Another leaning that has legs is the diversity of creative, colorful and tasty treat and chew shapes that brands are providing. Consider Living World’s Wheel Delights, a perfectly round crunchy munchy; Vitakraft’s SunSations Loofapalooza chews, loofa gourds flavored with berries; Kaytee’s Apple Orchard Sticks and Big Branch Bites; and F.M. Brown’s Tropical Carnival line, which includes Crinkle Crisps with Carrots Gluten Free treats, designed with special dental ridges to promote oral health, and Baked Pretzels shaped just like the kind we like to enjoy with a cold beer and football game.

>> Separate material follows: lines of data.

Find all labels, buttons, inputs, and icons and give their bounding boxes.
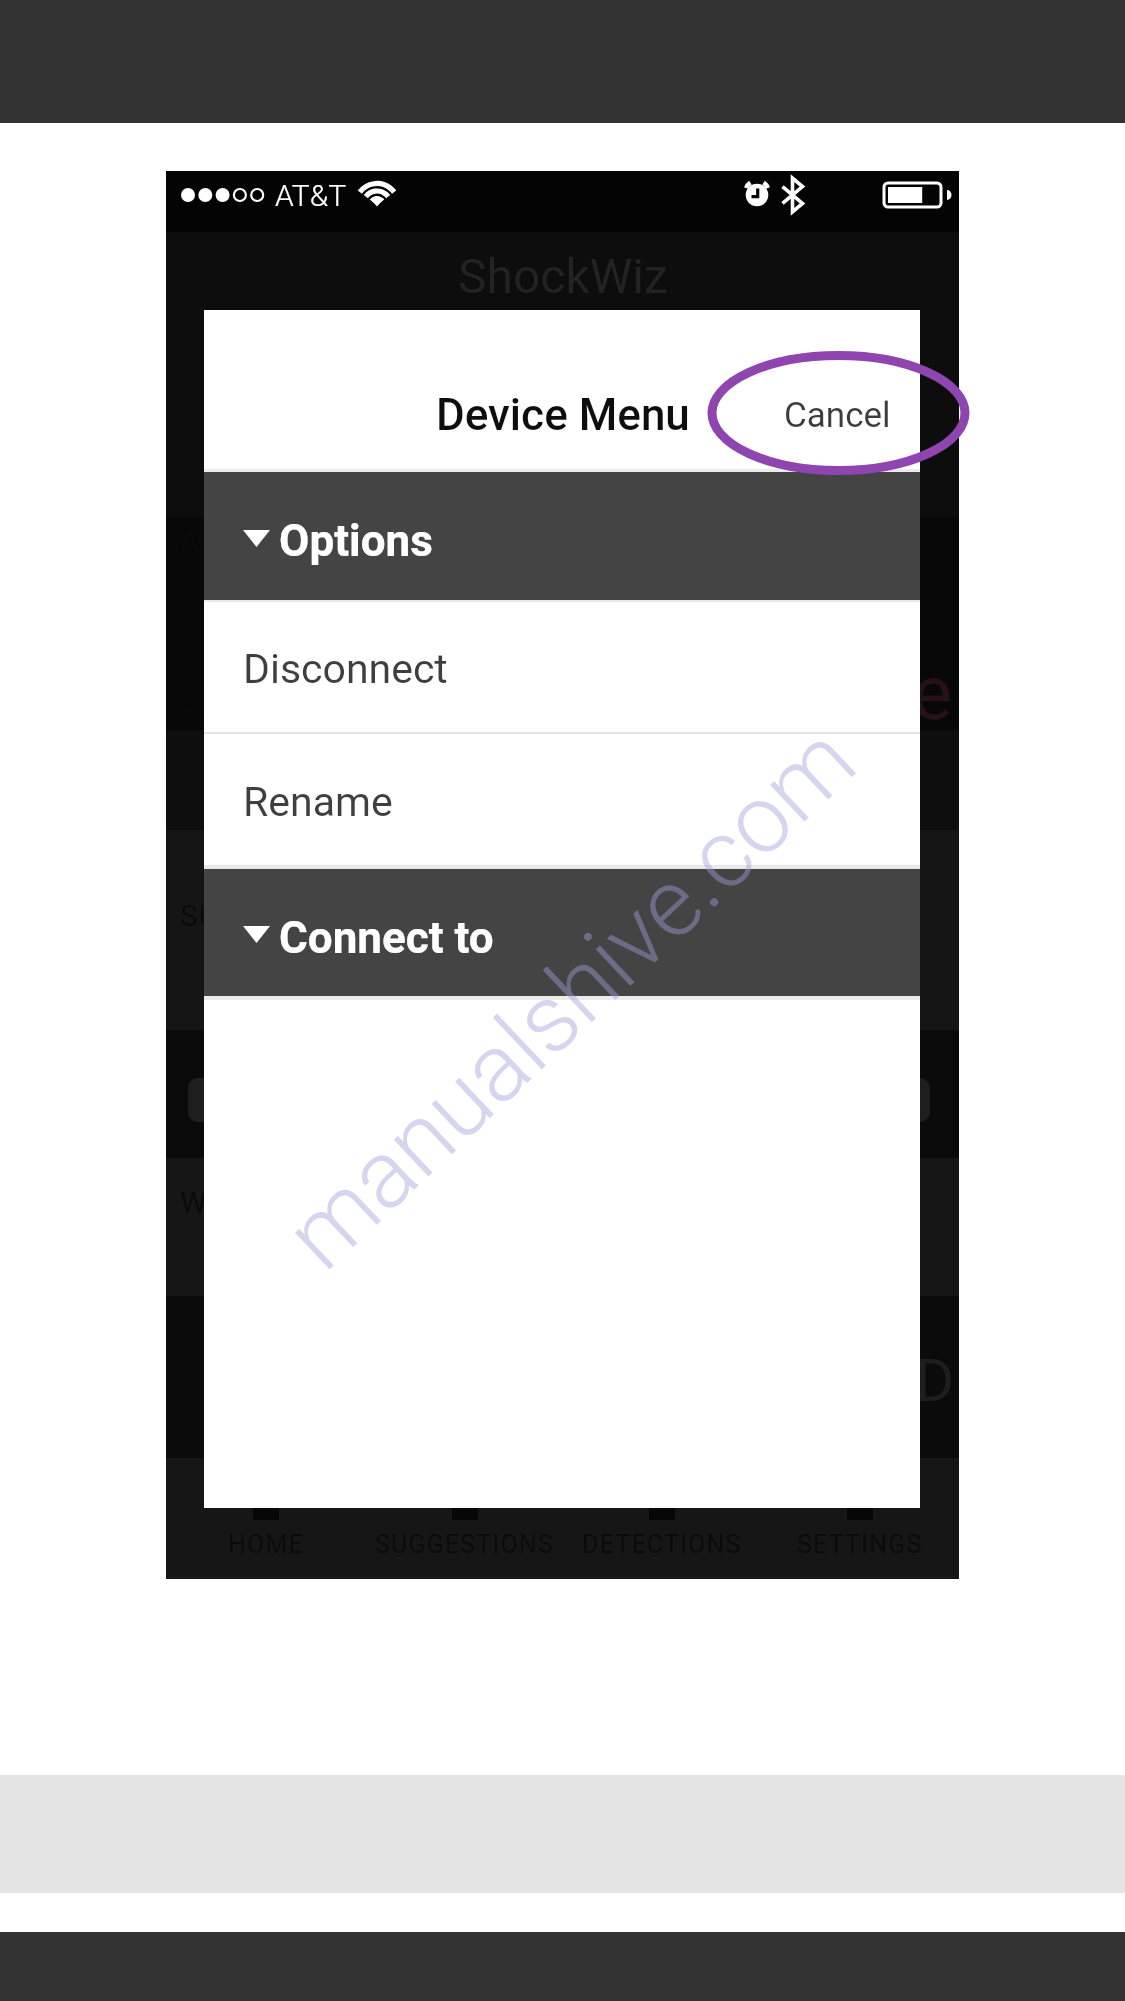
staticText: DETECTIONS xyxy=(582,1530,742,1559)
staticText: SETTINGS xyxy=(797,1530,923,1559)
staticText: SUGGESTIONS xyxy=(375,1530,554,1559)
staticText: Device Menu xyxy=(436,389,690,441)
staticText: Disconnect xyxy=(243,645,448,693)
staticText: manualshive.com xyxy=(264,704,877,1291)
staticText: ShockWiz xyxy=(458,248,668,304)
staticText: AIR SPRING xyxy=(180,524,349,559)
button[interactable]: HOME xyxy=(166,1458,365,1579)
button[interactable]: Cancel xyxy=(755,360,919,470)
staticText: AT&T xyxy=(275,178,347,213)
staticText: D xyxy=(915,1345,955,1415)
staticText: Connect to xyxy=(279,912,494,964)
staticText: e xyxy=(912,648,953,737)
staticText: Cancel xyxy=(784,395,891,436)
button[interactable]: Connect to xyxy=(204,869,920,996)
staticText: HOME xyxy=(228,1530,304,1559)
button[interactable]: Rename xyxy=(204,734,920,865)
button[interactable]: SUGGESTIONS xyxy=(365,1458,563,1579)
staticText: SETUP xyxy=(180,1040,277,1075)
staticText: SUSPENSION xyxy=(180,898,371,933)
other: Status bar xyxy=(166,171,959,232)
staticText: Options xyxy=(279,515,433,567)
staticText: Rename xyxy=(243,778,393,826)
staticText: SPRING RATE xyxy=(180,683,375,718)
button[interactable]: Disconnect xyxy=(204,602,920,732)
button[interactable]: SETTINGS xyxy=(761,1458,959,1579)
button[interactable]: DETECTIONS xyxy=(563,1458,761,1579)
staticText: WHEEL xyxy=(180,1185,284,1220)
button[interactable]: Options xyxy=(204,472,920,600)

A wealth of flavors have also invaded this space, as evidenced by Living World’s vast array of newer tastes, including hamster, rabbit or guinea pig sticks available in honey, fruit or vegetable flavor, Small Animal Bites with Quinoa, and fieldberry-flavored rabbit drops.
And microwave popcorn isn’t just for homo sapiens any longer—now small animals can indulge in this fun food as well, thanks to SunSations’ Yumbo Pops and Mini-Pop Indian Corn Treat, either of which can be served popped or unpopped.
Thinking Outside the Shelf
Stock has observed retailers dedicating more shelf space to treats in recent years—a positive sign, but one that can make for tight real estate. All the more reason to give careful paws—pause, that is—to how you’re going to strategically position treats in your set.
Many experts, Stock included, insist that treats are best merchandised at eye level, where they are likely to catch the attention of more consumers.
“Whenever possible, they do great in the end cap space, as well as on clip strips within the aisle,” Stock said.
Juszczak, however, cautions that pigeonholing one area for treat merchandising can limit your sales.
“Retailers should avoid stocking category specific products like treats only in one section of their store,” he said.
Last Place on Earth follows that advice.
“We try to spotlight new treat products near or on the counter to encourage add-on and impulse purchases,” said Rice, who also prominently displays treats in his store’s designated section for small animals.
It also helps that Rice’s store is hands-on and customer-centric.
“We often let customers pet and handle our for-sale animals,” Rice said. “We’ll let kids put treats inside a cage, and you see their eyes light up as the animal goes for the snack.”
To further send the message that treats are important, “we also bundle carefully chosen treats in our small animal starter setups.”
Lastly, remember that BOGO offers and limited-time deals can further boost treat biz. Consider running a promo where the customer gets a free package of treats with the purchase of a bag of bedding, hay, food or another staple.